REQUIRED WORK => For this exercise, please find the lines in the entries that include the word "Klingenberg" and copy them.
= = = =
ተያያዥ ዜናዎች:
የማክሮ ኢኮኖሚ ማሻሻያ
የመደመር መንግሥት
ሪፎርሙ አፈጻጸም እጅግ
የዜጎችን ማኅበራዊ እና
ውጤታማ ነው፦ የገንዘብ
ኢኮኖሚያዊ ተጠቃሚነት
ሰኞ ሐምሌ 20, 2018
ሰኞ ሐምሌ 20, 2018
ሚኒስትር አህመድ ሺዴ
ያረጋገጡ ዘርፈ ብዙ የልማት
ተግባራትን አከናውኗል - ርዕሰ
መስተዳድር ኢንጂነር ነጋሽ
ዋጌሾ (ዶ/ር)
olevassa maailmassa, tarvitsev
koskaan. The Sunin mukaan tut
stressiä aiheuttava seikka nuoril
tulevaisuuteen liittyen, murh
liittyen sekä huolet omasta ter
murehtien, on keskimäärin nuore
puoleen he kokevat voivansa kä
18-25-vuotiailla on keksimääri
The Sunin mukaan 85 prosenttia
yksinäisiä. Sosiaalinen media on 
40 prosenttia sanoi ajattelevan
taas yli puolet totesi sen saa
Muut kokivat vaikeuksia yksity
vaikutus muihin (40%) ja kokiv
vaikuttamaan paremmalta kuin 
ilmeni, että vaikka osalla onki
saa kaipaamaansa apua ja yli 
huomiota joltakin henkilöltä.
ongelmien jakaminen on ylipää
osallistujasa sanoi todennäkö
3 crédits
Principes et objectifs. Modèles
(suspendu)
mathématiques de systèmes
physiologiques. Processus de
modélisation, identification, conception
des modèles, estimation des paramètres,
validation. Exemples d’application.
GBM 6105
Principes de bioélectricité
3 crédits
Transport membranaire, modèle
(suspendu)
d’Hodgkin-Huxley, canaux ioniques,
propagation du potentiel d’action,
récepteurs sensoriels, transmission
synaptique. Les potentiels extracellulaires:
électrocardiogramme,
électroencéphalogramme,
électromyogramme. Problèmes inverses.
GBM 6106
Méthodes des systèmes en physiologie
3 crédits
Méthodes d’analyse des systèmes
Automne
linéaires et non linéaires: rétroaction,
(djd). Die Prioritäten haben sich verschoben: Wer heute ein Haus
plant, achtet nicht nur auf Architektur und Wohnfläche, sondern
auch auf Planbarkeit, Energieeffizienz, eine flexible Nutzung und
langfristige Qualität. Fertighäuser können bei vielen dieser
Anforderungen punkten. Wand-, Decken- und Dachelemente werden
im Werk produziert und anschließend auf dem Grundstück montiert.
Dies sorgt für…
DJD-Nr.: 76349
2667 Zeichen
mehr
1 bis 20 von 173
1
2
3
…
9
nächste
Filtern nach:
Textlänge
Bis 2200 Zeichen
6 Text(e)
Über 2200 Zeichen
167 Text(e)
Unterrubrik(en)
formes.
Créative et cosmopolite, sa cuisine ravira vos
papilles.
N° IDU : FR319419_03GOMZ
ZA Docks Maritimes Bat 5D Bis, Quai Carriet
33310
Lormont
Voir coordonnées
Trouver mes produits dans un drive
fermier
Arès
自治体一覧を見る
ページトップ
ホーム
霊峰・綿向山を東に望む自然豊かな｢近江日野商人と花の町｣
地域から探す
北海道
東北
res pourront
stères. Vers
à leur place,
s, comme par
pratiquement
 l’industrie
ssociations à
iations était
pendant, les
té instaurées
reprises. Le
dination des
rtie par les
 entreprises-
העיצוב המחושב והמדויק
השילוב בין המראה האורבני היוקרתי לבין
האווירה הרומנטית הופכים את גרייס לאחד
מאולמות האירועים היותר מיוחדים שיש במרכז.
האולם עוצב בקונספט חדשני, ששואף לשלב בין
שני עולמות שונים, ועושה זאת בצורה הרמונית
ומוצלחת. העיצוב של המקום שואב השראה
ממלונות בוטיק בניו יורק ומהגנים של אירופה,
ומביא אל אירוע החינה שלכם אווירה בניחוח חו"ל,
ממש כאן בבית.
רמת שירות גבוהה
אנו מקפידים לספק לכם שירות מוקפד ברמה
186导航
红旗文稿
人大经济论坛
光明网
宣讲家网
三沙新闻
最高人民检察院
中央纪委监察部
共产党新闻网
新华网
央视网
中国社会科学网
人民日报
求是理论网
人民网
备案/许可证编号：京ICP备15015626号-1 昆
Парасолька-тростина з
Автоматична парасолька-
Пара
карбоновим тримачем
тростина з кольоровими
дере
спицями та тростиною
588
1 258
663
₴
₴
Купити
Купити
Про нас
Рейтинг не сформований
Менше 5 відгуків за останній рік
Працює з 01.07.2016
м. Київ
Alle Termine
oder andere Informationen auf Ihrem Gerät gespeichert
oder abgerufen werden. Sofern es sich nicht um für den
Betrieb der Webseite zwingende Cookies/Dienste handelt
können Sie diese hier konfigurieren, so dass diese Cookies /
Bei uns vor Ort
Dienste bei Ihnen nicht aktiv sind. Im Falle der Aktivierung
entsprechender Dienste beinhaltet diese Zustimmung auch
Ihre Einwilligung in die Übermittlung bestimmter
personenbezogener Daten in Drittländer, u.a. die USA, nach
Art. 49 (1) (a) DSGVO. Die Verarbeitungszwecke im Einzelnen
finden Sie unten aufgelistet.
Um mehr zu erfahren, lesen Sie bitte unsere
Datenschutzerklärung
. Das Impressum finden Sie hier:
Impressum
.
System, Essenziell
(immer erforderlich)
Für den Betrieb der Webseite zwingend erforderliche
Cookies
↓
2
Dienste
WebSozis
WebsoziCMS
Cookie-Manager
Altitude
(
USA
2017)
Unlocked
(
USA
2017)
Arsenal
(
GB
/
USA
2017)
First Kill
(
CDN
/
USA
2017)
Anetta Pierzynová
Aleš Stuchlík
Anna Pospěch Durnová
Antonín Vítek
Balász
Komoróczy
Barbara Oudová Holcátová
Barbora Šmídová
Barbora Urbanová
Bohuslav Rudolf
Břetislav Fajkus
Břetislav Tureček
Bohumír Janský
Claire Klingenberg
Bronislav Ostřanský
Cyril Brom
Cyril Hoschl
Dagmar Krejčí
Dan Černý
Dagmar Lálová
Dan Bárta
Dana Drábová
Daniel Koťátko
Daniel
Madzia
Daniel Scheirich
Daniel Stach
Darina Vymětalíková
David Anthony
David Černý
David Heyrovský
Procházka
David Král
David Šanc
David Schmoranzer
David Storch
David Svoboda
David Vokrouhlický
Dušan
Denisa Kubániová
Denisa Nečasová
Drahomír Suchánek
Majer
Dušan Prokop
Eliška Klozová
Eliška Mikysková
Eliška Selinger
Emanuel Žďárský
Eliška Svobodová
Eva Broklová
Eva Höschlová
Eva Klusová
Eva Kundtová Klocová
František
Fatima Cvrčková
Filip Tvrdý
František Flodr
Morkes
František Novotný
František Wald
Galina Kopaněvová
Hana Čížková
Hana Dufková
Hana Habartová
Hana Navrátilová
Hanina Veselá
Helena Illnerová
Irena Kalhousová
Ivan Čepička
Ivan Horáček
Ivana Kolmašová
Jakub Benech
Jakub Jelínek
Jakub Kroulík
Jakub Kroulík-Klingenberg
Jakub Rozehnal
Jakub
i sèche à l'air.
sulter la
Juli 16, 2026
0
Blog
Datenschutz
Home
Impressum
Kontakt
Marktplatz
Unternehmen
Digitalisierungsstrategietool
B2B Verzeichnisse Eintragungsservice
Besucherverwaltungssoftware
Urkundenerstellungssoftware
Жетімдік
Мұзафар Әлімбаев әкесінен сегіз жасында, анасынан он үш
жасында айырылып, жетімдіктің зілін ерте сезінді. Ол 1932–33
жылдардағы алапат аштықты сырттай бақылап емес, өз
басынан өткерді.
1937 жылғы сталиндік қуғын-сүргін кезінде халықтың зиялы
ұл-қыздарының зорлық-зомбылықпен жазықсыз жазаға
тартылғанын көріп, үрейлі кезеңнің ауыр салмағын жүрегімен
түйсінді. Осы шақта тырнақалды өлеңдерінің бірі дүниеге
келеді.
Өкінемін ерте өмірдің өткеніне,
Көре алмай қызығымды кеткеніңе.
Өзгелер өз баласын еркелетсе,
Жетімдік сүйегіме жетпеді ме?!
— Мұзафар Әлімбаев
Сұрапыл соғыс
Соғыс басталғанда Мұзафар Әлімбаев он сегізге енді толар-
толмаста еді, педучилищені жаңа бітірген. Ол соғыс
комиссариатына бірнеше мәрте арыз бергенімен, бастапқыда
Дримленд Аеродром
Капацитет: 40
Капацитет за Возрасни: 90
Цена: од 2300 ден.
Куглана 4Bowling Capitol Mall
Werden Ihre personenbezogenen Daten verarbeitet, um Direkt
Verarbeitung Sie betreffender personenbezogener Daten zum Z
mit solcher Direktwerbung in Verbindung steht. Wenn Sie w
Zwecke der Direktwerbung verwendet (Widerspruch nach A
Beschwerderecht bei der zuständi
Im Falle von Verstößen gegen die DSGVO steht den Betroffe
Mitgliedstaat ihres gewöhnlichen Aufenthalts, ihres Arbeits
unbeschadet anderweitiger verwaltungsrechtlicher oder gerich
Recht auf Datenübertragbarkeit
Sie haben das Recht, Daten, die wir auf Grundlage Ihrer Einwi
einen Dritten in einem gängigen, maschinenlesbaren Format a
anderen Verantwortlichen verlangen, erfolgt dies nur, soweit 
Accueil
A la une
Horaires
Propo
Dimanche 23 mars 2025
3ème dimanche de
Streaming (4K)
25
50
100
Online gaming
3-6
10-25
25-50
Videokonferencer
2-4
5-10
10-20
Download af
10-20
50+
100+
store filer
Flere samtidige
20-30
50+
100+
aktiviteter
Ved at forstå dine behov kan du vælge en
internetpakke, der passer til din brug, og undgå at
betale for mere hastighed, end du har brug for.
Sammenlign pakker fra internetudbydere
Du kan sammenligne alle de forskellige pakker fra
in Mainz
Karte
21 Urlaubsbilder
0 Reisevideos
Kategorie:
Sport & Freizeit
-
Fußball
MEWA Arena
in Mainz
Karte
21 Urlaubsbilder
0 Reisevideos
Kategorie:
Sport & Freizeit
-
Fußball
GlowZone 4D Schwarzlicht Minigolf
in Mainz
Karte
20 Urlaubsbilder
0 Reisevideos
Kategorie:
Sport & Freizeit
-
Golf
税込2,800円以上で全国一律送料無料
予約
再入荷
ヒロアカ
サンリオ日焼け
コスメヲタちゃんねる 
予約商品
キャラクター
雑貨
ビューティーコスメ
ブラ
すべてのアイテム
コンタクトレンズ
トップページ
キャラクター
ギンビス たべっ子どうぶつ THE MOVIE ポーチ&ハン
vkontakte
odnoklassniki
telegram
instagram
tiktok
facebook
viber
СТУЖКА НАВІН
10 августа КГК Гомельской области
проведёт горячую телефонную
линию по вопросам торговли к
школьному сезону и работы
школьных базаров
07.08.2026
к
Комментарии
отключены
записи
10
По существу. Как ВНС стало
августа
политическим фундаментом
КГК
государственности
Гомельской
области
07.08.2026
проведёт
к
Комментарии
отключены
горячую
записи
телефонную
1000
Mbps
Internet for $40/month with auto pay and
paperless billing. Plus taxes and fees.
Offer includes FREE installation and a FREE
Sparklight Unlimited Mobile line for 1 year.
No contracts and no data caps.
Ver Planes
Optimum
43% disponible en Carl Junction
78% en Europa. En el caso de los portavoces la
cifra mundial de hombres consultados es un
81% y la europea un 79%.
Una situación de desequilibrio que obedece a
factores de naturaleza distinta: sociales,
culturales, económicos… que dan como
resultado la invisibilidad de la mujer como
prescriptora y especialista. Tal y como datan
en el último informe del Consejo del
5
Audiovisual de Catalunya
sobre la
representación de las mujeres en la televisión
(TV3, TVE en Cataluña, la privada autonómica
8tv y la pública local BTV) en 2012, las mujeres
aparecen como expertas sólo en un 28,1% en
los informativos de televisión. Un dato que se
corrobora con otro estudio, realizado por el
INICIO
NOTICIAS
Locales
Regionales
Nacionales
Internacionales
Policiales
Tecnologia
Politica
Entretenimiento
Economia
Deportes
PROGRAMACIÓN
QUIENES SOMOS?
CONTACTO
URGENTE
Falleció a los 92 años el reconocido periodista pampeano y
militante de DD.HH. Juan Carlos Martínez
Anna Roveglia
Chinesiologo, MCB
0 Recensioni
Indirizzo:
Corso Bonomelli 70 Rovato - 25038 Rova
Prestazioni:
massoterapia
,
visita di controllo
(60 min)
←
= = = =
COMPLETED EXERCISE =>
Claire Klingenberg
Jakub Kroulík-Klingenberg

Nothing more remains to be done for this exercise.